Trump Administration’s Three Digital Asset Policies Signal Paradigm Shift in Finance
Dollar-Pegged Stablecoins Pose Risks to Exchange Rates and Capital Outflows
South Korea Still at 2017 Policy Level, Facing Legislative Gaps
Experts Urge Swift Regulatory Overhaul to Meet International Standards
As the international financial order is undergoing significant changes due to President Donald Trump's shift in digital asset policy, there are calls for South Korea to respond by overhauling its own regulatory framework.
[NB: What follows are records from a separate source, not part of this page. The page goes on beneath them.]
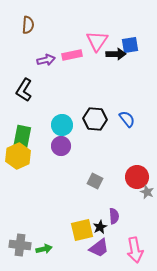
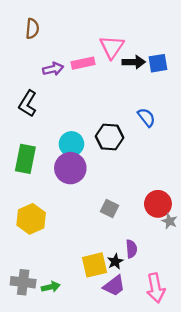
blue square: (130, 45) -> (158, 63), moved
blue semicircle: (127, 119) -> (146, 117), moved
purple circle: (61, 146) -> (70, 168), size x1.4
yellow hexagon: (18, 156) -> (31, 219), moved

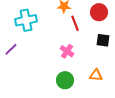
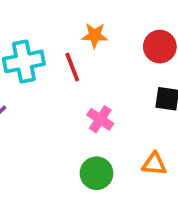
red line: (75, 23) -> (72, 67), moved

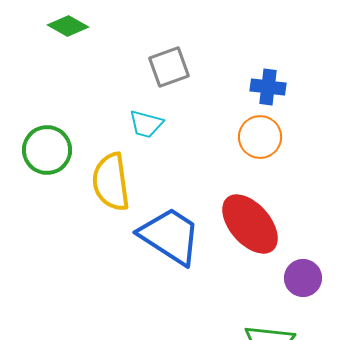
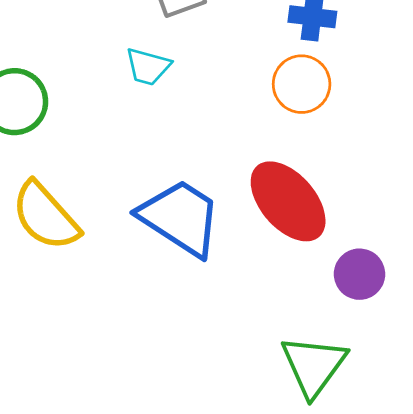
yellow semicircle: (111, 182) -> (45, 216), moved, turned -34

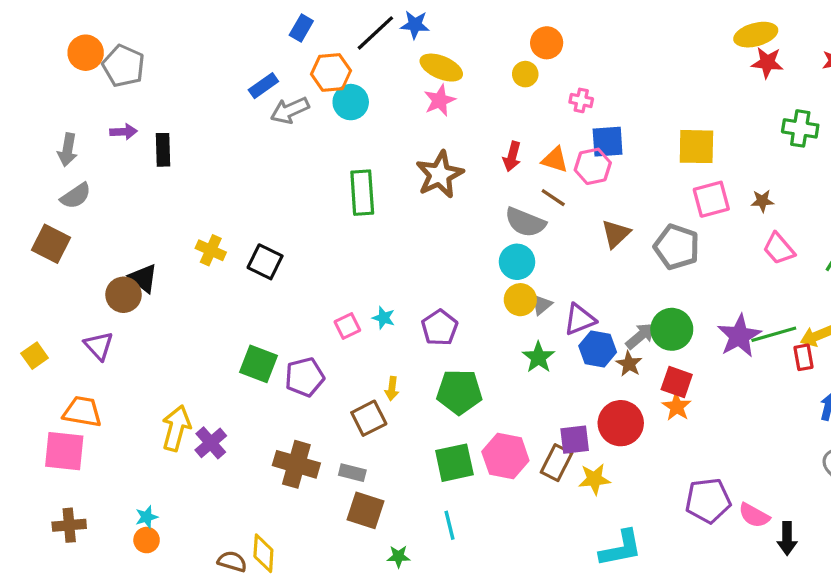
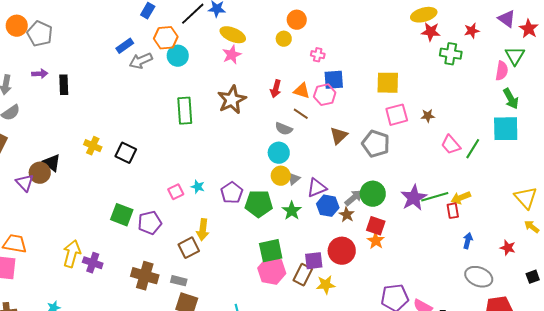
green cross: (800, 128) -> (451, 54), moved
gray semicircle: (525, 222) -> (284, 129), size x0.7
pink trapezoid: (779, 249) -> (451, 145), moved
purple triangle: (99, 346) -> (25, 183), moved
yellow arrow: (392, 389) -> (203, 230), size x1.5
green pentagon: (459, 392) -> (259, 204), moved
purple cross: (211, 443) -> (93, 263), turned -30
green square: (454, 463) -> (271, 251), moved

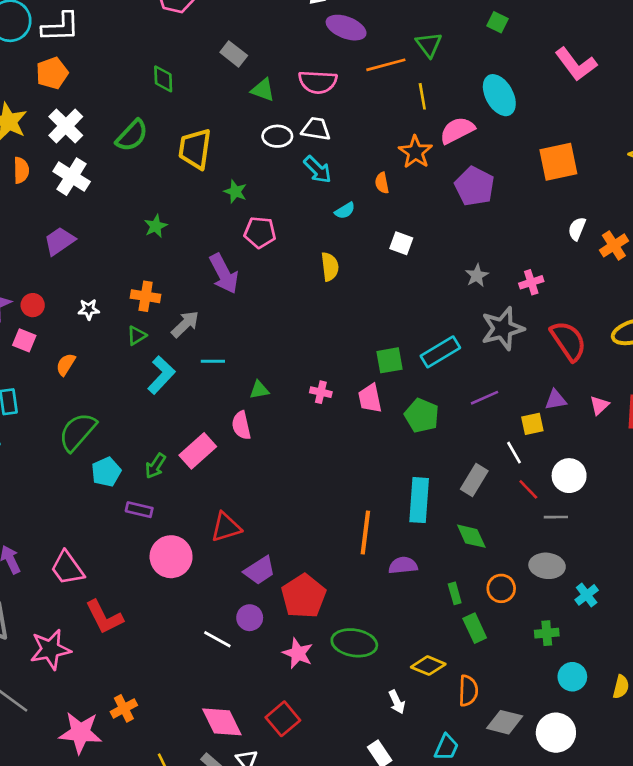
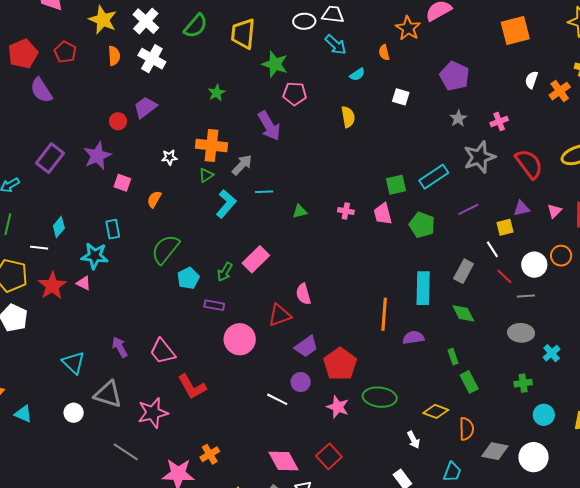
purple pentagon: (474, 186) -> (455, 76), moved
green star: (235, 192) -> (275, 64), size x1.5
orange cross: (146, 296) -> (211, 145), size x1.4
red circle: (33, 305) -> (118, 121), moved
pink semicircle: (241, 425) -> (303, 294), moved
orange circle: (501, 588) -> (561, 256), moved

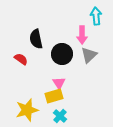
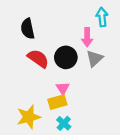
black semicircle: (36, 39) -> (28, 29), moved
red semicircle: (21, 59) -> (38, 58), moved, size x1.5

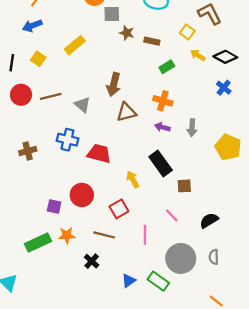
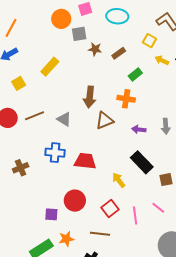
brown rectangle: (152, 41) -> (119, 53), turned -40
yellow square: (38, 59) -> (19, 83), turned 32
orange cross: (163, 101) -> (126, 99), moved
pink line: (145, 235) -> (135, 216), moved

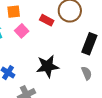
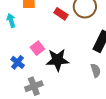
pink square: (22, 31) -> (37, 48), moved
On May 19, the Korea Economic Research Association held a "Digital Asset Expert Panel Meeting" at the Federation of Korean Industries Hall in Yeouido, Seoul. The association stated that while the domestic introduction of stablecoins pegged to the US dollar should be approached cautiously, considering their impact on exchange rates and monetary policy, regulations related to digital assets should be boldly advanced in line with international standards.
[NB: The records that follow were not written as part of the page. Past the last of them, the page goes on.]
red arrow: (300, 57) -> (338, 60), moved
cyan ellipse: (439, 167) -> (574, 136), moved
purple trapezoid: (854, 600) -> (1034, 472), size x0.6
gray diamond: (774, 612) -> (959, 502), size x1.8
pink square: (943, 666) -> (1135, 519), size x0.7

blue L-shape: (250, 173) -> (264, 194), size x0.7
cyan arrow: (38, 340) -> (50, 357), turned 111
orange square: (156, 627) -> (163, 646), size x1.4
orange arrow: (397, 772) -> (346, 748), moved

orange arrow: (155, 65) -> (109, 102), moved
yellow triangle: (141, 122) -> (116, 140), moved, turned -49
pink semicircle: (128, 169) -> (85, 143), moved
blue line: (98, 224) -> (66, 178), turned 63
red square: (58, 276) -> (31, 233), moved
Jung Chul, Chief Research Officer at the Korea Economic Research Association, said, "President Trump's digital asset-centered policy signals a complete overhaul of the existing financial system," adding, "South Korea now stands at a critical crossroads in transitioning to a digital financial system."
President Trump has recently outlined three policy directions: recognizing Bitcoin as a strategic asset, a complete ban on central bank digital currencies, and promoting stablecoins pegged to the US dollar as an international means of settlement.
Lee Seungseok, Senior Research Fellow at the Korea Economic Research Institute, explained, "If dollar-pegged stablecoins are widely used for payments in South Korea, demand for the won could decrease while demand for foreign currency could increase, structurally impacting the exchange rate." He added, "Empirical analysis shows that if an additional 2.4 million stablecoins are issued, the exchange rate could rise by about 10%, and the stock index could plummet."
He also warned, "Because stablecoins have a structure that enables rapid asset movement and decentralized control, they could trigger large-scale capital outflows during crises," highlighting the potential threat to foreign exchange market stability.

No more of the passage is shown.